Song by Ernest Tubb
- Released: 1950
- Genre: Country
- Length: 3:07
- Label: Decca
- Songwriters: Ernest Tubb, Arbie Gibson

= Letters Have No Arms =

"Letters Have No Arms" is a country music song written by Ernest Tubb and Arbie Gibson and popularized in a single sung by Tubb. It was released on the Decca label (no. 46207) with "I'll Take a Back Seat for You" as the "B" side. It peaked in February 1950, reaching No. 2 on the country juke box chart, No. 3 on the disc jockey chart, and No. 5 on the best sellers chart. It spent 17 weeks on the charts and was ranked No. 23 on the Billboard Top Country & Western Records of 1950.

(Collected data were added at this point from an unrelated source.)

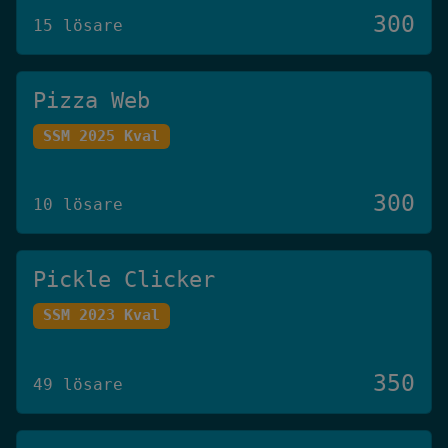
300
15 lösare
Pizza Web
SSM 2025 Kval
300
10 lösare
Pickle Clicker
SSM 2023 Kval
350
49 lösare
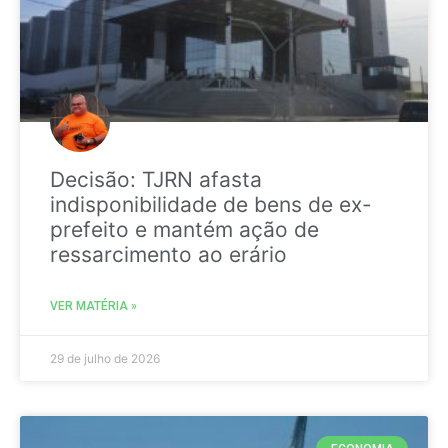
Decisão: TJRN afasta
indisponibilidade de bens de ex-
prefeito e mantém ação de
ressarcimento ao erário
VER MATÉRIA »
29 de julho de 2026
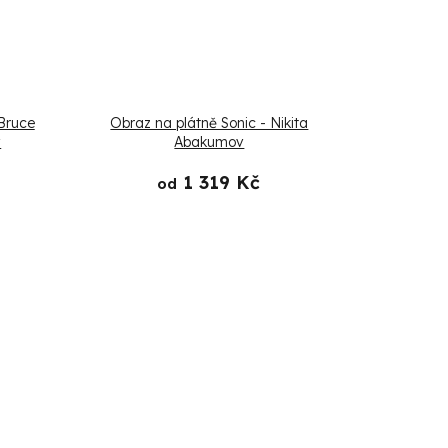
 Bruce
Obraz na plátně Sonic - Nikita
v
Abakumov
1 319 Kč
od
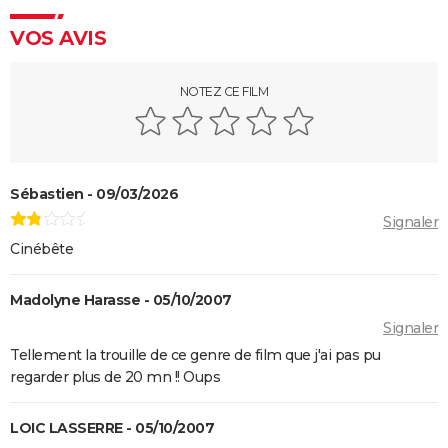
Ça, 1ère partie
VOS AVIS
[Rec]
Evil Dead 2
NOTEZ CE FILM
Halloween, la nuit des masques
The Thing
Ça 2 : une suite est-elle possible avec un chapitre 3 ?
Sébastien - 09/03/2026
Shining
Signaler
La Colline a des yeux
Cinébête
Le Projet Blair Witch
Suspiria
Madolyne Harasse - 05/10/2007
Firestarter (2022)
Signaler
Tellement la trouille de ce genre de film que j'ai pas pu
regarder plus de 20 mn !! Oups
LOIC LASSERRE - 05/10/2007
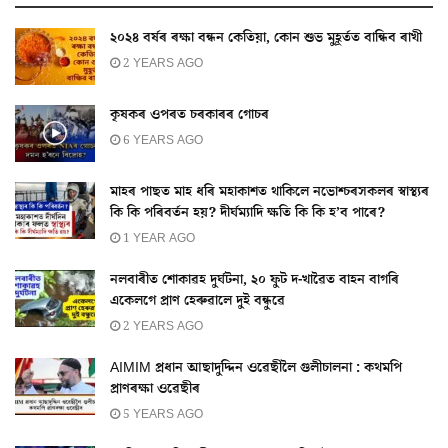
২০২৪ বৰ্ষৰ ৰক্ষা বন্ধন কেতিয়া, কোন শুভ মুহূৰ্তত বান্ধিব ৰাখী
2 YEARS AGO
কৃষকৰ ওপৰত চৰকাৰৰ গোচৰ
6 YEARS AGO
মাহৰ পাছত মাহ ধৰি মহাকাশত থাকিলে নভোশ্চৰসকলৰ স্বাস্থ্যৰ
কি কি পৰিবৰ্তন হয়? দীৰ্ঘম্যাদি ক্ষতি কি কি হ’ব পাৰে?
1 YEAR AGO
নলবাৰীত শোকাৱহ দুৰ্ঘটনা, ২০ ফুট দ-খাৱৈত বাহন বাগৰি
একেলগে প্ৰাণ হেৰুৱালে দুই বন্ধুৱে
2 YEARS AGO
AIMIM প্ৰধান আছাদুদ্দিন ওৱেছীলৈ গুলীচালনা : কথমপি
প্ৰাণৰক্ষা ওৱেছীৰ
5 YEARS AGO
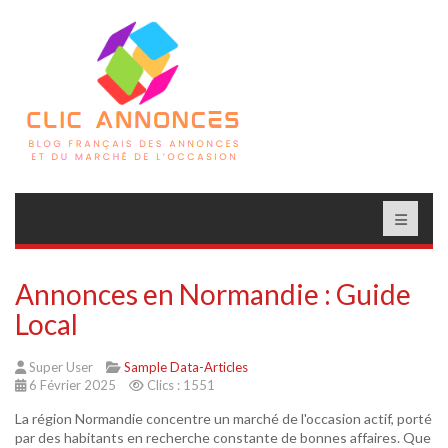
Annonces en Normandie : Guide
Local
Super User
Sample Data-Articles
6 Février 2025
Clics : 1551
La région Normandie concentre un marché de l'occasion actif, porté
par des habitants en recherche constante de bonnes affaires. Que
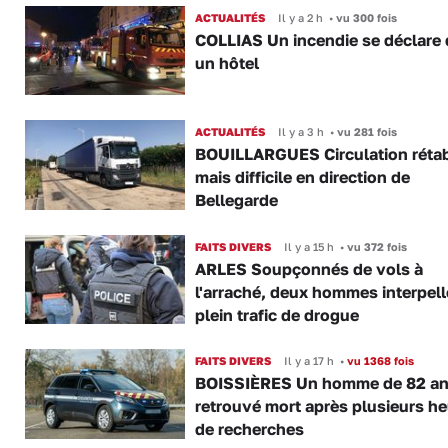
ACTUALITÉS
Il y a 2 h
•
vu 300 fois
COLLIAS Un incendie se déclare
un hôtel
ACTUALITÉS
Il y a 3 h
•
vu 281 fois
BOUILLARGUES Circulation rétab
mais difficile en direction de
Bellegarde
FAITS DIVERS
Il y a 15 h
•
vu 372 fois
ARLES Soupçonnés de vols à
l'arraché, deux hommes interpell
plein trafic de drogue
FAITS DIVERS
Il y a 17 h
•
vu 1368 fois
BOISSIÈRES Un homme de 82 a
retrouvé mort après plusieurs h
de recherches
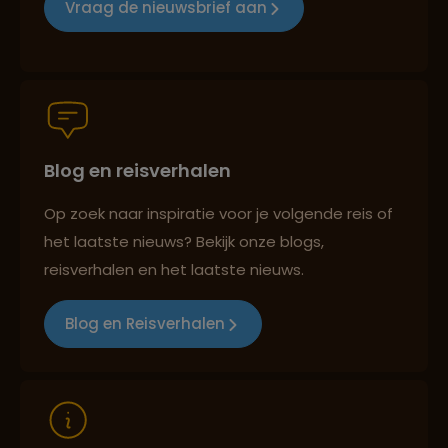
Groepsreizen mét indivuele vrijheid
Vraag de nieuwsbrief aan
Persoonlijk en deskundig reisadvies
Blog en reisverhalen
Best beoordeelde reisroutes
Op zoek naar inspiratie voor je volgende reis of
het laatste nieuws? Bekijk onze blogs,
reisverhalen en het laatste nieuws.
Reizen met oog voor mens, cultuur en milieu
Blog en Reisverhalen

The lyrics tell of receiving a letter from a distant sweetheart. While the letter cheered him, he gets so lonesome and letters have no arms and never bring him the touch of her hand or her sweet loving charms.

The song has been covered by multiple artists, including Ray Price, Faron Young, George Hamilton IV, Del McCoury, Billy Byrd, the Osborne Brothers, and Vernon Oxford.

The song was also included on multiple compilations albums, including "The Ernest Tubb Story" (1959) "Country Music Hall of Fame Series" (1987), and "The Definitive Collection" (2006).